RECORD EXCERPTS section start
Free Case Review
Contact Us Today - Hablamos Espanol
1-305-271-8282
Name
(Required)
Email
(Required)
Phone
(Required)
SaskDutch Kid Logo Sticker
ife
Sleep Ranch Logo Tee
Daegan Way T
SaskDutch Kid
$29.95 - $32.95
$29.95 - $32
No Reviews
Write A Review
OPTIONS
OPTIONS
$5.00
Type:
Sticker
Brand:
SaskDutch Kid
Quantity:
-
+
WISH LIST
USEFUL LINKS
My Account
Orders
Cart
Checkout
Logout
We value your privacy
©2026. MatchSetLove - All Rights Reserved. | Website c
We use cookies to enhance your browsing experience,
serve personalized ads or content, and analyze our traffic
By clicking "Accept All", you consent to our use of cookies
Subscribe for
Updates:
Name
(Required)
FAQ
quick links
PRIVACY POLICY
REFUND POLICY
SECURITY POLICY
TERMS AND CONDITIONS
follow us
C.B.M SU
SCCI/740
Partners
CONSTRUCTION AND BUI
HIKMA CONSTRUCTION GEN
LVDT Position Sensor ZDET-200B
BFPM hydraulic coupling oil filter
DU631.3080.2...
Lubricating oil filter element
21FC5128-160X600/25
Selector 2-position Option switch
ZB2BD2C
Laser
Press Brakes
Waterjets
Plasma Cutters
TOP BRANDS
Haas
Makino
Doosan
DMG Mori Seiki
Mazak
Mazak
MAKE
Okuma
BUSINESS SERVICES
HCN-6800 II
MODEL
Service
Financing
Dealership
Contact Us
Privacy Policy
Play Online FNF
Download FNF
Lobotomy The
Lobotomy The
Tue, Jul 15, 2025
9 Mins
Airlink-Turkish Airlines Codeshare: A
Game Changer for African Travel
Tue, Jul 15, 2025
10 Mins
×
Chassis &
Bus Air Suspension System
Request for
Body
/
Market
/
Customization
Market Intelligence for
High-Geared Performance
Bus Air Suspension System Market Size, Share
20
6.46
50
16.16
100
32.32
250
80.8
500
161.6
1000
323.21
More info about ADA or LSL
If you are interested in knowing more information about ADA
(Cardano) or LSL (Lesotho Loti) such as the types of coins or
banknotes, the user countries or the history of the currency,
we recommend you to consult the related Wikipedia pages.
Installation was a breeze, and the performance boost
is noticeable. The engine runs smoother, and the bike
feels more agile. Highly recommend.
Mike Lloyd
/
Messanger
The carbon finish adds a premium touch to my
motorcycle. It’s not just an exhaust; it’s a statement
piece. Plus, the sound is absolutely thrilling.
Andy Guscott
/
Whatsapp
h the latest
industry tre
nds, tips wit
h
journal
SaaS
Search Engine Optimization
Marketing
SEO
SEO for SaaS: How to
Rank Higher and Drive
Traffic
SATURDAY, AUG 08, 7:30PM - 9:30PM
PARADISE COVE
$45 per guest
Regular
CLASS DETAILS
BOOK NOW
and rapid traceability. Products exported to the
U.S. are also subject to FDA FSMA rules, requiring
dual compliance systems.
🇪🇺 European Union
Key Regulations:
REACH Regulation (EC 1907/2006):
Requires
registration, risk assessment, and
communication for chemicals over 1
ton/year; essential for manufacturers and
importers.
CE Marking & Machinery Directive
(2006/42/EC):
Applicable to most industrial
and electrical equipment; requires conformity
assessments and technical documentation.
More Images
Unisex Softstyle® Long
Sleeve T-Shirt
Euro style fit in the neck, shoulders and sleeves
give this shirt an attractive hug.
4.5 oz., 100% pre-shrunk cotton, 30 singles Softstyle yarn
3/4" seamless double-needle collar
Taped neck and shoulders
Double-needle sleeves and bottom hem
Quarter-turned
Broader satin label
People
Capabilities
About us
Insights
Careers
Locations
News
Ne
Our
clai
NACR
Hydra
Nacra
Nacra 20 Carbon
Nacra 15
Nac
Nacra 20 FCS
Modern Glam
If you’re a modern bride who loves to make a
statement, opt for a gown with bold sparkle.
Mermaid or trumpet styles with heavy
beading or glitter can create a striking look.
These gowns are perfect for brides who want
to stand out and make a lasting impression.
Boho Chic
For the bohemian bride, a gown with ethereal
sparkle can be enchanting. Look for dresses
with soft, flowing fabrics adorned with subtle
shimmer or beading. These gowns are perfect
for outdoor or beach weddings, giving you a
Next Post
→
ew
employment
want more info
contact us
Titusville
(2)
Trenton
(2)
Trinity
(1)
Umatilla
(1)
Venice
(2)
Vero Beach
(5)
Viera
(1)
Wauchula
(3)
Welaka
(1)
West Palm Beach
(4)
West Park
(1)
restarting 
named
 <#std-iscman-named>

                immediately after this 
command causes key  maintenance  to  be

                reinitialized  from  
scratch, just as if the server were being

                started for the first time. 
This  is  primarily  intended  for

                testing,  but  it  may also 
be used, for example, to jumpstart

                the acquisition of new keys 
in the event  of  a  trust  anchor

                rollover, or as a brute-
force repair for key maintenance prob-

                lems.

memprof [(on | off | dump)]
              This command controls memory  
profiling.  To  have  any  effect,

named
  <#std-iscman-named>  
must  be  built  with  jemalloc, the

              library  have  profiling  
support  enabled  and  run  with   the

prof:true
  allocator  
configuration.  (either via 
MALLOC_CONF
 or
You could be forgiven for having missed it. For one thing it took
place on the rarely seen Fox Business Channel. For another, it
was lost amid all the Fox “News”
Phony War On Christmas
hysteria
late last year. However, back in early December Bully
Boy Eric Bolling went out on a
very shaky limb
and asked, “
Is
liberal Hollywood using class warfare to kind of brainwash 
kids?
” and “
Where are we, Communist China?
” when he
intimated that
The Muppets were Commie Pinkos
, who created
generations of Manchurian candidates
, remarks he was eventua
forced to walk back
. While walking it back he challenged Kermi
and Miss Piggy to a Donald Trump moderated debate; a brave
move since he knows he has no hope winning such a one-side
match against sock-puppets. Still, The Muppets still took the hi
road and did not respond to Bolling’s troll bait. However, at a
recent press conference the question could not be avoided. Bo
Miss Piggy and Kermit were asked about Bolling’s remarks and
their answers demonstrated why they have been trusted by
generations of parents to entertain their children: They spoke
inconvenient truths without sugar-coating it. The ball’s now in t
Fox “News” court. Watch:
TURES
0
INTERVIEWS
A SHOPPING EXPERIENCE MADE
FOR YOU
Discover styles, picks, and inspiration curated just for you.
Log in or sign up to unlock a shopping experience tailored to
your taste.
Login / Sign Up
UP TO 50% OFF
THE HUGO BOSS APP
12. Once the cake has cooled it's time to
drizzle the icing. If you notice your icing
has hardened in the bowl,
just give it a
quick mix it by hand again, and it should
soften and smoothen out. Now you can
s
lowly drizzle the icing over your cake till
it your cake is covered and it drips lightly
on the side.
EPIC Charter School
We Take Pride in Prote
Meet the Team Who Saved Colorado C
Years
RECORD EXCERPTS section end
* EXERCISE INSTRUCTIONS
Take every line from the data that contains the word "Nacra".

* ANSWER TO THIS EXERCISE
Nacra
Nacra 20 Carbon
Nacra 15
Nacra 20 FCS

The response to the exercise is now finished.